* _What to do_:
Every line with the string "cendres" in it belongs in your answer, so copy them all from the data.

Input for this task Start Marker

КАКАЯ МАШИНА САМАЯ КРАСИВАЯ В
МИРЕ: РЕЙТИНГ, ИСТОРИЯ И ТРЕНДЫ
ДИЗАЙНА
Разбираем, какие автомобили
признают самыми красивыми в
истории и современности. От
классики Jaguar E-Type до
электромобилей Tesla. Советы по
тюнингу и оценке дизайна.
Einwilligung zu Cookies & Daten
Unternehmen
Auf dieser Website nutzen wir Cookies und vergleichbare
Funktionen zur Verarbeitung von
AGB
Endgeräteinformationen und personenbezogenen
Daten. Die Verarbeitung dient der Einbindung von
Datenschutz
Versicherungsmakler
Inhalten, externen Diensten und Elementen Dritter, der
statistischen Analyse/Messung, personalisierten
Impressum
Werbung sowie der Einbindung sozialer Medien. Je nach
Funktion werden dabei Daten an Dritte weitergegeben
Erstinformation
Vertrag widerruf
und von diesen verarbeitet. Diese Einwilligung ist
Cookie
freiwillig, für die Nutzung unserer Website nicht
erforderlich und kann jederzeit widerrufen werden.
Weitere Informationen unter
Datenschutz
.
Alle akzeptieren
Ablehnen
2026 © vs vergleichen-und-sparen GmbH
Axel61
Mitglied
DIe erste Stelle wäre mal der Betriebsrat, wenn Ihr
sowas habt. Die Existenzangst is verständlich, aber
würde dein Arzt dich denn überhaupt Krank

Input for this task End Marker
Input for this task Start Marker

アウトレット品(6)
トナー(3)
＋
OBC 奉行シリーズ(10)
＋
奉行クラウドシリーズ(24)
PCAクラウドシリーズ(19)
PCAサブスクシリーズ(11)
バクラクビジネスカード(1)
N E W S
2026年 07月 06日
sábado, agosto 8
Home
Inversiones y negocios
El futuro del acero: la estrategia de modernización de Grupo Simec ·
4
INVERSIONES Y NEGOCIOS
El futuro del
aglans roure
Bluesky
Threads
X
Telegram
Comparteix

Input for this task End Marker
Input for this task Start Marker

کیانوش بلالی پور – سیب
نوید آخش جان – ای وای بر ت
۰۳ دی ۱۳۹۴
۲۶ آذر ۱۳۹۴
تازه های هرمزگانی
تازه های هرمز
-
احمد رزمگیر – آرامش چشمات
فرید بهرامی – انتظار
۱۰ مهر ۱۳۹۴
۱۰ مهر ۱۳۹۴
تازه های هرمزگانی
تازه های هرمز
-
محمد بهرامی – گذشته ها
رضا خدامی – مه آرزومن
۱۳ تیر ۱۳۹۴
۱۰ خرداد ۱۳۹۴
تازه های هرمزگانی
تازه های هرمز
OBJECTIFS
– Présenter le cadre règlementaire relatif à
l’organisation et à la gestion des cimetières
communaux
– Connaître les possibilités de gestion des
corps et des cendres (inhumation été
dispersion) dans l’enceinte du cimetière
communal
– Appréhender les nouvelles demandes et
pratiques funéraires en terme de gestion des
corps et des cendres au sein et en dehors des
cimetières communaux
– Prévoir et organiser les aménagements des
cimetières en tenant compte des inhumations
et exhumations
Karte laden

Input for this task End Marker

* _Reply to the exercise_:
corps et des cendres (inhumation été
corps et des cendres au sein et en dehors des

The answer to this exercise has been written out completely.